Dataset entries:
───

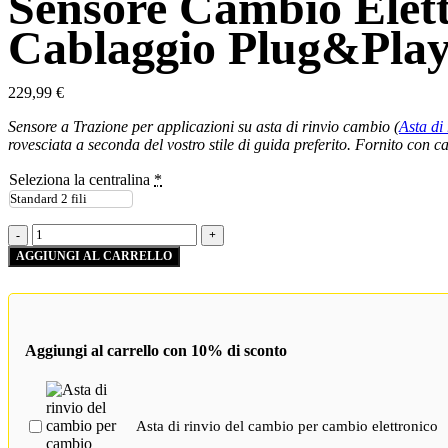
Sensore Cambio Elett
Cablaggio Plug&Play
229,99
€
Sensore a Trazione per applicazioni su asta di rinvio cambio (
Asta di
rovesciata a seconda del vostro stile di guida preferito. Fornito con
Seleziona la centralina
*
Sensore
-
+
Cambio
AGGIUNGI AL CARRELLO
Elettronico
Unidirezionale
a
Trazione
con
Aggiungi al carrello con 10% di sconto
Cablaggio
Plug&Play
Centralina
quantity
Asta di rinvio del cambio per cambio elettronico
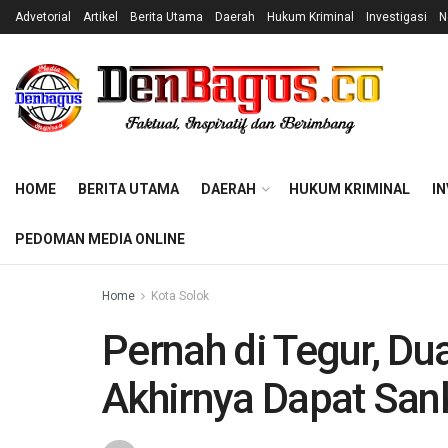
Advetorial
Artikel
Berita Utama
Daerah
Hukum Kriminal
Investigasi
N
HOME
BERITA UTAMA
DAERAH
HUKUM KRIMINAL
IN
PEDOMAN MEDIA ONLINE
Home
Kota Solok
Pernah di Tegur, Du
Akhirnya Dapat San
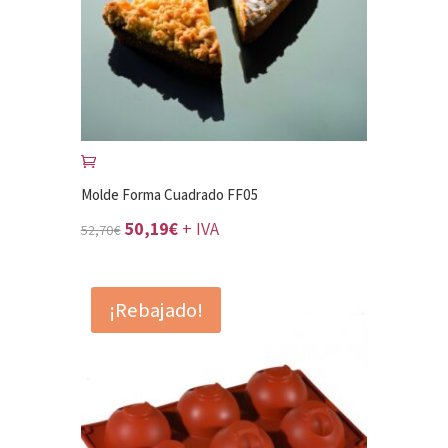
Molde Forma Cuadrado FF05
El
El
50,19
€
+ IVA
52,70
€
precio
precio
original
actual
¡Rebajado!
era:
es:
52,70€.
50,19€.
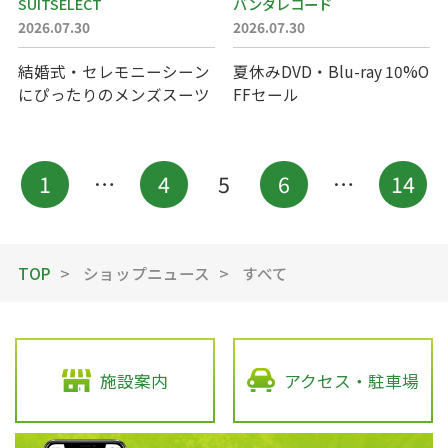
SUITSELECT
バンダレコード
2026.07.30
2026.07.30
結婚式・セレモニーシーン
夏休みDVD・Blu-ray 10%O
にぴったりのメンズスーツ
FFセール
1
…
4
5
6
…
14
TOP
ショップニュース
すべて
施設案内
アクセス・駐車場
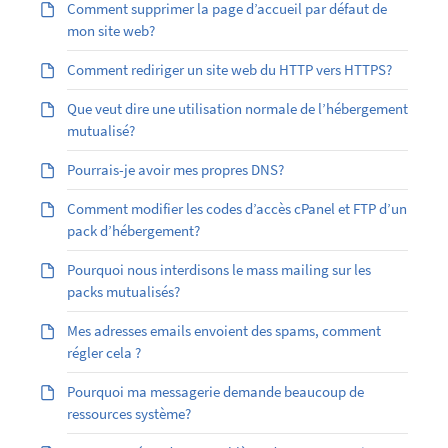
Comment supprimer la page d’accueil par défaut de
mon site web?
Comment rediriger un site web du HTTP vers HTTPS?
Que veut dire une utilisation normale de l’hébergement
mutualisé?
Pourrais-je avoir mes propres DNS?
Comment modifier les codes d’accès cPanel et FTP d’un
pack d’hébergement?
Pourquoi nous interdisons le mass mailing sur les
packs mutualisés?
Mes adresses emails envoient des spams, comment
régler cela ?
Pourquoi ma messagerie demande beaucoup de
ressources système?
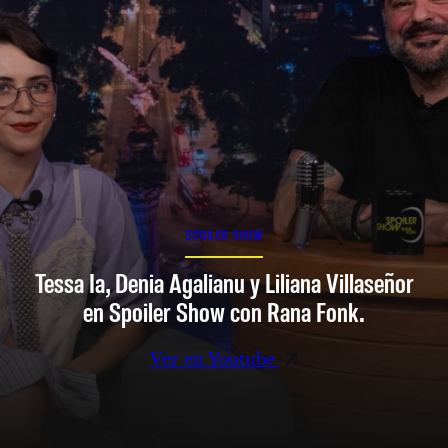
SPOILER SHOW
Tessa Ia, Denia Agalianu y Liliana Villaseñor
en Spoiler Show con Rana Fonk.
Ver en Youtube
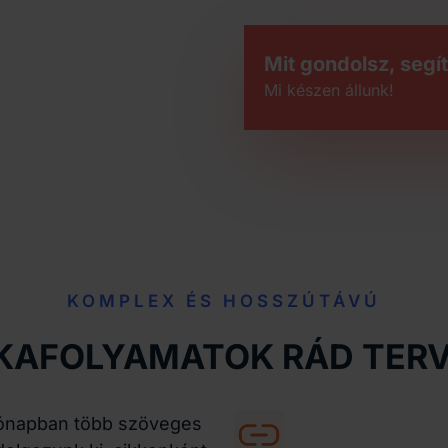
Mit gondolsz, segí
Mi készen állunk!
KOMPLEX ÉS HOSSZÚTÁVÚ
AFOLYAMATOK RÁD TERV
ónapban több szöveges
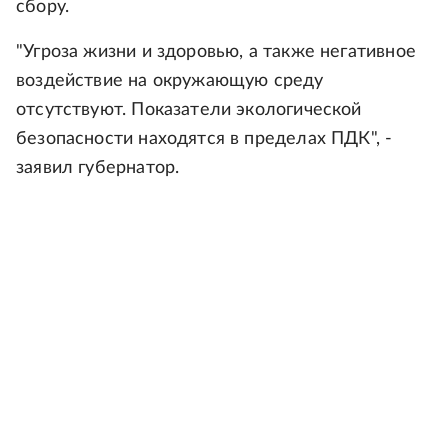
сбору.
"Угроза жизни и здоровью, а также негативное
воздействие на окружающую среду
отсутствуют. Показатели экологической
безопасности находятся в пределах ПДК", -
заявил губернатор.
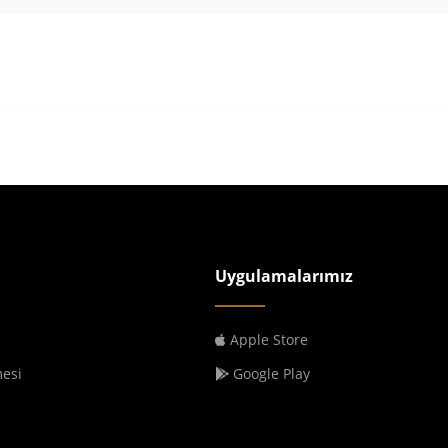
Uygulamalarımız
Apple Store
mesi
Google Play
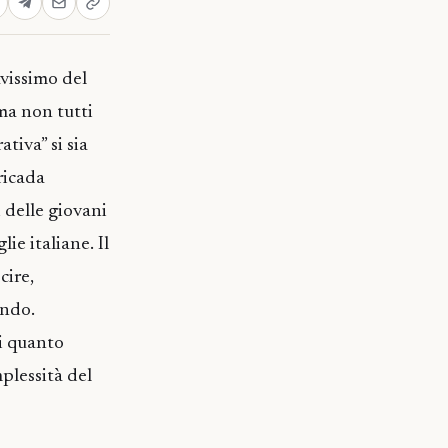
avissimo del
ma non tutti
tiva” si sia
ricada
 delle giovani
ie italiane. Il
cire,
ando.
di quanto
mplessità del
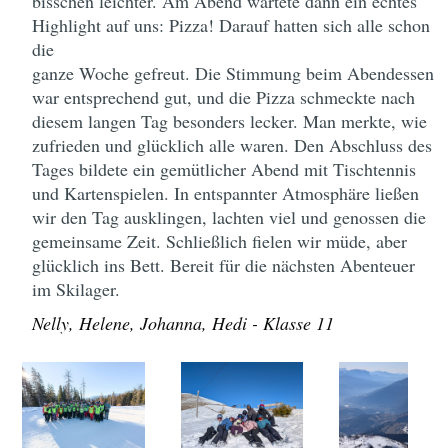
bisschen leichter. Am Abend wartete dann ein echtes
Highlight auf uns: Pizza! Darauf hatten sich alle schon
die
ganze Woche gefreut. Die Stimmung beim Abendessen
war entsprechend gut, und die Pizza schmeckte nach
diesem langen Tag besonders lecker. Man merkte, wie
zufrieden und glücklich alle waren. Den Abschluss des
Tages bildete ein gemütlicher Abend mit Tischtennis
und Kartenspielen. In entspannter Atmosphäre ließen
wir den Tag ausklingen, lachten viel und genossen die
gemeinsame Zeit. Schließlich fielen wir müde, aber
glücklich ins Bett. Bereit für die nächsten Abenteuer
im Skilager.
Nelly, Helene, Johanna, Hedi - Klasse 11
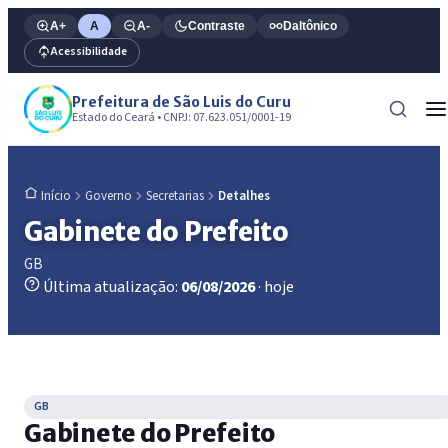
A+
A
A-
Contraste
Daltônico
Acessibilidade
Prefeitura de São Luis do Curu
Estado do Ceará • CNPJ: 07.623.051/0001-19
Governo
Secretarias
Detalhes
Início
Gabinete do Prefeito
GB
Última atualização:
06/08/2026
· hoje
GB
Gabinete do Prefeito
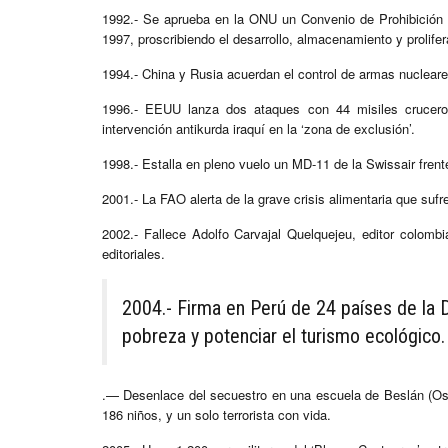
1992.- Se aprueba en la ONU un Convenio de Prohibición U
1997, proscribiendo el desarrollo, almacenamiento y prolif
1994.- China y Rusia acuerdan el control de armas nucleare
1996.- EEUU lanza dos ataques con 44 misiles crucero 
intervención antikurda iraquí en la ‘zona de exclusión’.
1998.- Estalla en pleno vuelo un MD-11 de la Swissair fre
2001.- La FAO alerta de la grave crisis alimentaria que su
2002.- Fallece Adolfo Carvajal Quelquejeu, editor colombia
editoriales.
2004.- Firma en Perú de 24 países de la 
pobreza y potenciar el turismo ecológico.
.— Desenlace del secuestro en una escuela de Beslán (Oset
186 niños, y un solo terrorista con vida.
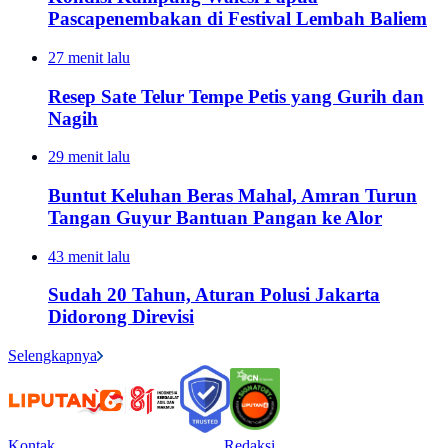
Pascapenembakan di Festival Lembah Baliem
27 menit lalu
Resep Sate Telur Tempe Petis yang Gurih dan
Nagih
29 menit lalu
Buntut Keluhan Beras Mahal, Amran Turun
Tangan Guyur Bantuan Pangan ke Alor
43 menit lalu
Sudah 20 Tahun, Aturan Polusi Jakarta
Didorong Direvisi
Selengkapnya
Kontak
Redaksi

───

• Task requirements: Copy task for the entries above: every line with the string "rinvio".

• Finished exercise:
Sensore a Trazione per applicazioni su asta di rinvio cambio (
Asta di rinvio del cambio per cambio elettronico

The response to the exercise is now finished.